Microprocessor giant Intel announced Wednesday that it will cut 10,500 jobs, or about 10 percent of its global workforce, over the next 2 years as part of a wide-ranging restructuring aimed at making the company more agile. But many question Intel's move because the company had been expected to cut almost twice that many jobs.
Intel President and CEO Paul Otellini called the job cuts "wrenching" but necessary in a letter to employees. He said the cuts came about after an internal review of the company's operations was performed earlier this year. "These actions, while difficult, are essential to Intel becoming a more agile and efficient company, not just for this year or the next, but for years to come," he said.

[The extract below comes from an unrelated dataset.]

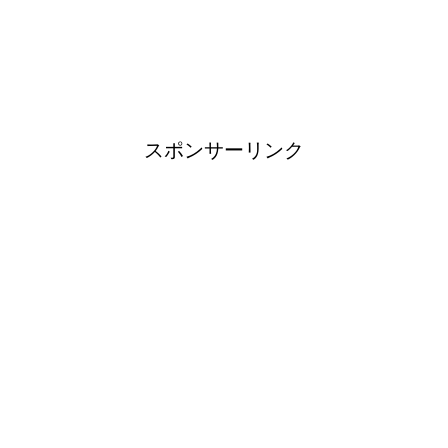
スポンサーリンク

Intel hopes to lower its workforce to about 92,000 by mid-2007 and save about $3 billion annually as a result. The cuts are needed because of intense competition from AMD, which has been making steady gains against Intel for the past few years. Intel still outsells AMD by a wide margin, but AMD has forced Intel to engage in a brutal price-cutting war that has lowered profit margins at both companies. AMD has also won big accounts with Intel partners including Dell, which recently announced that it will offer AMD microprocessors in its PCs for the first time. Dell expects to ship about 20 million PCs with AMD processors next year, compared to 25 to 30 million PCs with Intel-based processors.
Meanwhile, analysts are wondering why Intel hasn't taken the obvious step of eliminating some money-losing operations, such as its flash-memory unit, which supplies chips for cell phones and other devices. That unit posted a loss of $149 million in the previous quarter. Intel says only that it's continuing to look at other cost savings.